So named “Hard Money Lenders” are what are also known as predatory lenders. This implies they make loans based on the premise that the terms to the borrower must be such that they will gladly foreclose if required. Conventional lenders (banks) do everything they can do to avoid taking back a house in foreclosure so they are the true complete opposite of Moneylender Rules.
In the classic days just before 2000, hard money lenders virtually loaned on the After Repaired Value (ARV) of a property as well as the percentage they loaned was 60% to 65%. In some instances this percentage was up to 75% in active (hot) markets. There wasn’t significant amounts of risk as the real estate market was booming and cash was easy to borrow from banks to finance end-buyers.
If the easy times slowed then stopped, the difficult money lenders got caught in a vice of rapidly declining home values and investors who borrowed the amount of money but had no equity (money) of their very own within the deal.
These rehabbing investors simply walked away and left the difficult money lenders holding the properties that were upside down in value and declining each day. Many hard money lenders lost everything they had along with their clients who loaned them the cash they re-loaned.
Since then lenders have drastically changed their lending standards. They will no longer look at ARV but loan on the purchase value of the house which they have to approve. The investor-borrower must have a satisfactory credit score and place some money within the deal – usually 5% to 20% depending on the property’s purchase price and the lender’s feeling on that day.
However, when all is considered and done, Moneylenders Act Singapore still make their profits on these loans through the same areas:
The interest charged on these loans which may be between 12% to 20% based on competitive market conditions between local hard money lenders and what state law will permit.
Closing points are the main revenue stream on short-term loans and range between 2 to 10 points. A “point” is equivalent to one percent of the amount borrowed; i.e. if $100,000 is borrowed with two points, the charge for the points will be $2,000. Again, the volume of points charged depends on the amount of money borrowed, the time it will likely be loaned out and the risk for the lender (investor’s experience).
Hard money lenders also charge various fees for almost anything including property inspection, document preparation, legal review, and other items. These fees are pure profit and should be counted as points however are not since the mixture of the points and interest charged the investor can exceed state usury laws.

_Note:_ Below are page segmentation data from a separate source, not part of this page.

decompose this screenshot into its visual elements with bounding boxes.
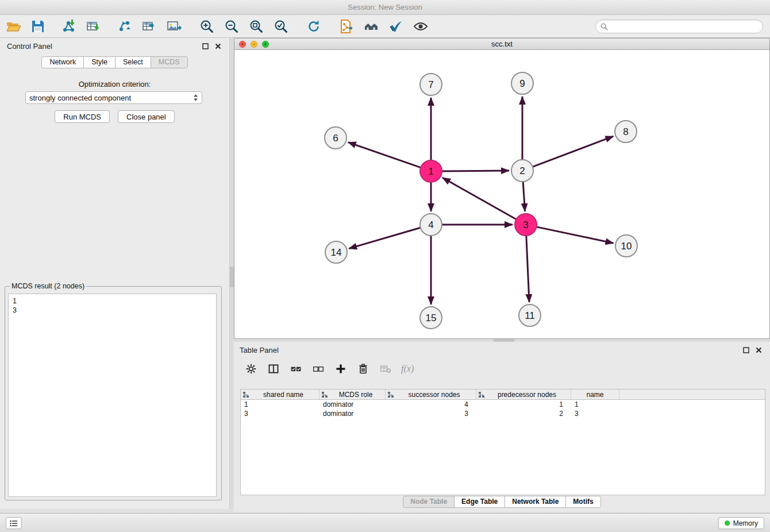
table-header-row: shared name MCDS role <box>241 390 765 400</box>
delete-column-button[interactable] <box>356 362 370 376</box>
export-image-button[interactable] <box>165 18 183 35</box>
create-column-button[interactable] <box>334 362 348 376</box>
edge-2-8[interactable] <box>533 136 614 167</box>
tab-select[interactable]: Select <box>115 56 151 68</box>
column-header-predecessor-nodes[interactable]: predecessor nodes <box>476 390 571 399</box>
table-panel-header: Table Panel <box>234 342 770 358</box>
task-history-button[interactable] <box>6 517 22 529</box>
table-row[interactable]: 3 dominator 3 2 3 <box>241 409 765 418</box>
node-1[interactable]: 1 <box>420 160 442 182</box>
network-graph[interactable]: 7968124314101511 <box>234 50 769 338</box>
memory-button[interactable]: Memory <box>718 517 764 529</box>
tab-edge-table[interactable]: Edge Table <box>454 496 505 508</box>
show-hide-button[interactable] <box>412 18 429 35</box>
status-bar: Memory <box>0 513 770 532</box>
mcds-result-box: MCDS result (2 nodes) 1 3 <box>5 282 222 500</box>
float-icon <box>743 347 749 353</box>
window-titlebar[interactable]: Session: New Session <box>0 0 770 15</box>
cell-shared-name: 3 <box>241 410 319 418</box>
node-11[interactable]: 11 <box>519 304 541 326</box>
column-header-name[interactable]: name <box>571 390 619 399</box>
column-header-mcds-role[interactable]: MCDS role <box>319 390 386 399</box>
edge-3-11[interactable] <box>526 236 529 302</box>
node-15[interactable]: 15 <box>420 307 442 329</box>
edge-3-10[interactable] <box>537 227 614 243</box>
import-table-button[interactable] <box>85 18 102 35</box>
node-14[interactable]: 14 <box>325 241 347 263</box>
node-4[interactable]: 4 <box>420 214 442 236</box>
clone-network-button[interactable] <box>338 18 355 35</box>
vertical-splitter[interactable] <box>230 38 234 509</box>
node-10[interactable]: 10 <box>615 235 637 257</box>
table-row[interactable]: 1 dominator 4 1 1 <box>241 400 765 409</box>
svg-text:11: 11 <box>525 310 535 321</box>
edge-4-14[interactable] <box>349 228 421 248</box>
close-table-panel-button[interactable] <box>754 345 763 354</box>
node-6[interactable]: 6 <box>325 127 346 149</box>
export-table-icon <box>142 19 157 34</box>
svg-text:14: 14 <box>331 247 342 258</box>
float-table-panel-button[interactable] <box>741 345 750 354</box>
columns-icon <box>268 363 279 375</box>
zoom-selected-button[interactable] <box>272 18 290 35</box>
save-session-button[interactable] <box>29 18 47 35</box>
svg-text:10: 10 <box>621 241 632 252</box>
node-9[interactable]: 9 <box>511 72 533 94</box>
node-table[interactable]: shared name MCDS role <box>240 389 765 495</box>
show-column-panel-button[interactable] <box>267 362 280 376</box>
table-settings-button[interactable] <box>244 362 258 376</box>
export-table-button[interactable] <box>141 18 158 35</box>
close-icon <box>756 347 762 353</box>
unselect-all-columns-button[interactable] <box>311 362 325 376</box>
eye-icon <box>413 19 428 34</box>
stepper-icon <box>193 94 198 102</box>
mcds-result-list[interactable]: 1 3 <box>8 294 217 497</box>
column-header-successor-nodes[interactable]: successor nodes <box>386 390 476 399</box>
network-window-titlebar[interactable]: scc.txt × − + <box>234 38 769 50</box>
column-header-shared-name[interactable]: shared name <box>241 390 319 399</box>
export-network-icon <box>117 19 132 34</box>
close-panel-action-button[interactable]: Close panel <box>118 110 175 123</box>
minimize-window-button[interactable]: − <box>251 41 257 48</box>
close-panel-button[interactable] <box>213 41 222 51</box>
zoom-in-button[interactable] <box>198 18 215 35</box>
edge-2-3[interactable] <box>523 182 525 211</box>
close-window-button[interactable]: × <box>239 41 246 48</box>
tab-network-table[interactable]: Network Table <box>505 496 566 508</box>
node-3[interactable]: 3 <box>515 214 537 236</box>
search-input[interactable] <box>611 22 758 31</box>
float-panel-button[interactable] <box>201 41 210 51</box>
layout-home-button[interactable] <box>363 18 380 35</box>
network-canvas[interactable]: 7968124314101511 <box>234 50 769 338</box>
open-session-button[interactable] <box>5 18 22 35</box>
run-mcds-button[interactable]: Run MCDS <box>55 110 110 123</box>
mcds-result-title: MCDS result (2 nodes) <box>10 282 86 290</box>
column-header-filler <box>619 390 765 399</box>
search-icon <box>600 23 608 30</box>
zoom-window-button[interactable]: + <box>262 41 269 48</box>
zoom-out-button[interactable] <box>223 18 240 35</box>
tab-node-table[interactable]: Node Table <box>403 496 455 508</box>
tab-style[interactable]: Style <box>83 56 116 68</box>
table-panel: Table Panel <box>234 342 770 512</box>
zoom-fit-button[interactable] <box>248 18 265 35</box>
optimization-select[interactable]: strongly connected component <box>25 91 202 104</box>
node-7[interactable]: 7 <box>420 74 442 95</box>
zoom-selected-icon <box>274 19 288 34</box>
edge-1-6[interactable] <box>348 142 421 168</box>
refresh-button[interactable] <box>305 18 322 35</box>
import-network-button[interactable] <box>60 18 78 35</box>
node-8[interactable]: 8 <box>615 121 637 142</box>
cell-predecessor-nodes: 2 <box>476 410 571 418</box>
tab-motifs[interactable]: Motifs <box>565 496 600 508</box>
select-all-columns-button[interactable] <box>289 362 303 376</box>
node-2[interactable]: 2 <box>511 160 533 182</box>
search-field[interactable] <box>595 20 763 33</box>
edge-3-1[interactable] <box>442 178 516 219</box>
apply-style-button[interactable] <box>387 18 405 35</box>
edge-1-2[interactable] <box>442 171 509 171</box>
tab-mcds[interactable]: MCDS <box>151 56 188 68</box>
export-network-button[interactable] <box>116 18 133 35</box>
cell-mcds-role: dominator <box>319 410 386 418</box>
tab-network[interactable]: Network <box>41 56 84 68</box>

These lenders still examine every deal just as if they must foreclose the borrowed funds out and consider the property back – they may be and also will be predatory lenders. I might guess that 5% to 10% of all hard money loans are foreclosed out or taken back having a deed rather than foreclosure.
So except for the stricter requirements of Moneylender Singapore Review, there have been no fundamental changes regarding how hard money lenders make their profits – points, interest, fees and taking properties back and reselling them.
These lenders also consider the investor’s capability to repay the financing monthly or to create the required interest only payments. If you go to borrow hard money, be prepared to might need some of your personal money and have lmupww in reserve so you can carry the borrowed funds until the property is sold.